First comes love, then comes marriage, then comes baby in a baby carriage. Love…check. Marriage…check. Baby carriage…after eight months of intensive in store and online research still To Be Determined.
Somehow, someway, purchasing a stroller has become as time consuming and obsession-provoking as buying a wedding dress. I genuinely would not be surprised if TLC added Say Yes to the Stroller to its Fall lineup. Travel systems, full sized, light-weight, all terrain, jogging – the choices are endless and the options are maddening. Not to mention the accessories. Rumble seat? Footmuff? Parent console? What the hell are these things and do I need them?
The one plus side of pregnancy insomnia is that I have had plenty of extra time to research the ridiculous amount of stroller options out there. My research has brought me to one definitive conclusion…stroller shopping should not be this f***king difficult. Never in my life did I think I would be stressing about whether or not 5” was a sufficient enough range of extension for a stroller handle. Nor did I think I would find countless forums debating the necessity of air vs foam filled wheels, 6” vs 8”, three wheels vs four.
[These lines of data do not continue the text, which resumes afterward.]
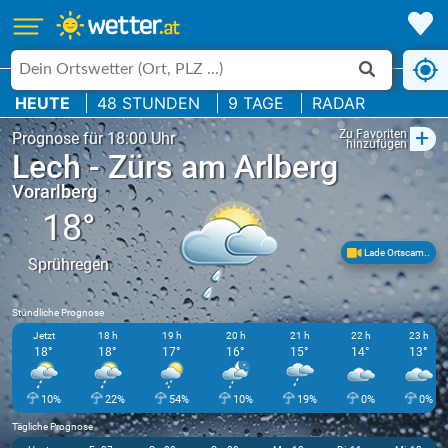
HEUTE
48 STUNDEN
9 TAGE
RADAR
+
Zu Favoriten
Prognose für 18:00 Uhr
hinzufügen
Lech - Zürs am Arlberg
Vorarlberg
18°
Lade Ortscam..
Sprühregen
Stündliche Prognose
Jetzt
18 h
19 h
20 h
21 h
22 h
23 h
18°
18°
17°
16°
15°
14°
13°
10%
22%
54%
10%
19%
0%
0%
Tägliche Prognose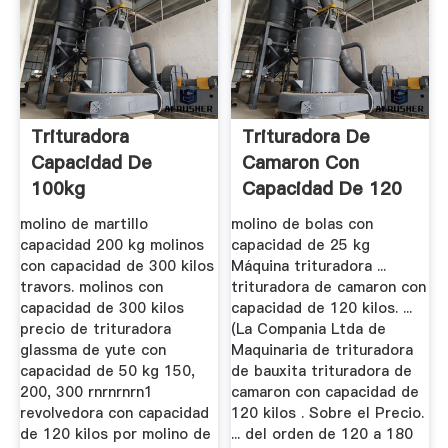
Trituradora
Trituradora De
Capacidad De
Camaron Con
100kg
Capacidad De 120
Kilo
molino de martillo
molino de bolas con
capacidad 200 kg molinos
capacidad de 25 kg
con capacidad de 300 kilos
Máquina trituradora ...
travors. molinos con
trituradora de camaron con
capacidad de 300 kilos
capacidad de 120 kilos. ...
precio de trituradora
(La Compania Ltda de
glassma de yute con
Maquinaria de trituradora
capacidad de 50 kg 150,
de bauxita trituradora de
200, 300 rnrnrnrn1
camaron con capacidad de
revolvedora con capacidad
120 kilos . Sobre el Precio.
de 120 kilos por molino de
... del orden de 120 a 180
What is is about strollers that brings out this craziness in expecting women?? I know I’m not the only one who, despite sheer exhaustion, spends their nights by the glow of the laptop comparing the benefits of a magnetic peekaboo window canopy vs zippered peekaboo window canopy. I know this because Jojosmommy38 and Preggysue83 have posted about it on Strollerreview.com at 3:00am. So while stroller shopping may be driving you completely insane, think of the bright side. Even on the days when you feel like you know nothing about motherhood, at least you do know the specs on 20 different strollers that are on the market.